Com esta decisão, o nascimento do
Direito Administrativo fica marcado pela necessidade de estabelecer um
“estatuto de privilégio” da administração, cirando uma limitação à sua
responsabilidade que nega os direitos dos particulares. Esta “experiência
traumática” está na génese das “esquizofrenias” e “complexos” de que o
Contencioso Administrativo sofreu ao longo da sua evolução.
Em primeiro lugar esta decisão marcou
a promiscuidade entre as tarefas de administrar e julgar, visto que o caso foi
decidido pelo Conselho de Estado que não deve ter quaisquer funções
jurisdicionais. O princípio da separação de poderes deve funcionar de modo a que
a autoridade administrativa seja independente da judiciária, para assegurar a
imparcialidade no julgamento das questões em que a administração é parte. Neste
caso esse mesmo princípio foi utilizado para produzir o efeito inverso, os
tribunais, que são os órgãos dotados de imparcialidade por excelência, foram
proibidos sob pena de delito de perturbar as operações dos corpos
administrativos. Esta interpretação do princípio da separação de poderes é a
designada “concepção francesa”, segundo a qual “em vez de se reconhecer que
julgar a Administração é ainda julgar, preferia-se considerar que julgar a
Administração é ainda administrar”. Em nome deste princípio dá-se uma
indiferenciação entre a função de administrar e julgar, é este o “pecado
original” do Contencioso Administrativo que o professor Vasco Pereira da Silva
considera ainda resquício de muitos dos traumas actuais do seu regime.

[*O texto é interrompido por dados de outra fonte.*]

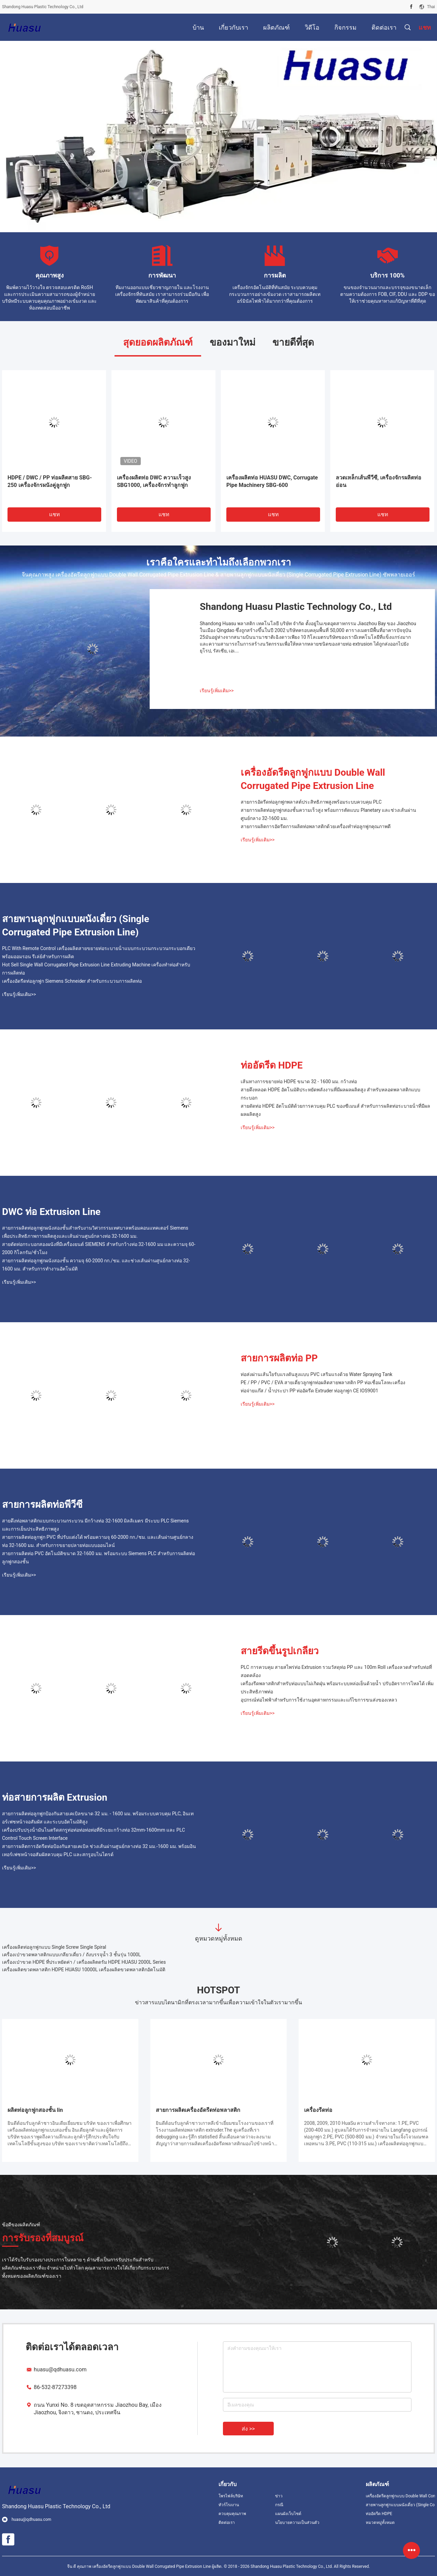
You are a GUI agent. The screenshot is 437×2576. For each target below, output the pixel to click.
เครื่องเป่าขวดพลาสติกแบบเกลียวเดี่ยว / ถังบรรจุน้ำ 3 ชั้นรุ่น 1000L (71, 1954)
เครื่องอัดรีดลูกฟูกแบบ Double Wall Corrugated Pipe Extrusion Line (313, 779)
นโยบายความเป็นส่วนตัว (297, 2522)
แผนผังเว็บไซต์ (288, 2513)
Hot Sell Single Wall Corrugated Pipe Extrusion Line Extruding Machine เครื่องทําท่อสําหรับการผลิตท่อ (96, 969)
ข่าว (279, 2496)
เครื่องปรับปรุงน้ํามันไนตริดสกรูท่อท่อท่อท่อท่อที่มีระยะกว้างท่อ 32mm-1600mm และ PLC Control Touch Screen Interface (93, 1834)
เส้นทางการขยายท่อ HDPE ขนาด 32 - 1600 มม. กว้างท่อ (299, 1081)
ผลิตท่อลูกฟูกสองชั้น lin (35, 2110)
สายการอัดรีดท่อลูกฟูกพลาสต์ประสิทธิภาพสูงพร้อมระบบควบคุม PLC (311, 802)
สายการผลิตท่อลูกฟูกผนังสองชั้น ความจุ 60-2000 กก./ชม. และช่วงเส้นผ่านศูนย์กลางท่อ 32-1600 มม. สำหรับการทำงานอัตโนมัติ (96, 1264)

Em segundo lugar, quando a
indemnização é condicionada, no seu valor, em função das necessidades dos
serviços públicos existe uma clara prevalência dos valores públicos sobre os
valores individuais. A função do Contencioso Administrativo deve ser a defesa
dos direitos e interesses legalmente protegidos dos particulares, que são um
valor absoluto e aos quais não pode ser sobreposto qualquer interesse público,
a jurisdição administrativa serve assim uma função de defesa dos administrados
face ao poder da Administração Pública que pode muitas vezes ir além dos seus
limites e lesar posições subjectivas. Neste triste acórdão são subvertidos todos
os valores do Contencioso Administrativo ao colocar os direitos subjectivos num
segundo plano. São prosseguidas as finalidades de protecção das entidades
administrativas devido ao seu estatuto de privilégio e é desconsiderada a
posição de uma criança que foi gravemente prejudicada devido à negligência dos funcionários
públicos.
Este acórdão marca o nascimento do Direito
Administrativo, pois é reconhecida a necessidade de criação de um Direito com
especiais particularidades, que tomasse em conta as relações estabelecidas
entre a Administração e os particulares. Mas esta necessidade não surge, como
seria de esperar, para proteger a parte mais fraca nessas relações, que são,
sem dúvida, os particulares. A necessidade de uma ordem jurídica especial surge
sim de forma a limitar a responsabilidade da Administração que, para além de se
encontrar numa posição de poder nas relações com os particulares, deveria ainda
ter um estatuto de privilégio no que toca à sua responsabilização por lesão de
direitos subjectivos.
VASCO PEREIRA DA SILVA, “O Contencioso Administrativo no Divã
da Psicanálise”, 2ª Edição, Almedina, 2009;
ACORDÃO BLANCO, de 8 de Fevereiro de 1873.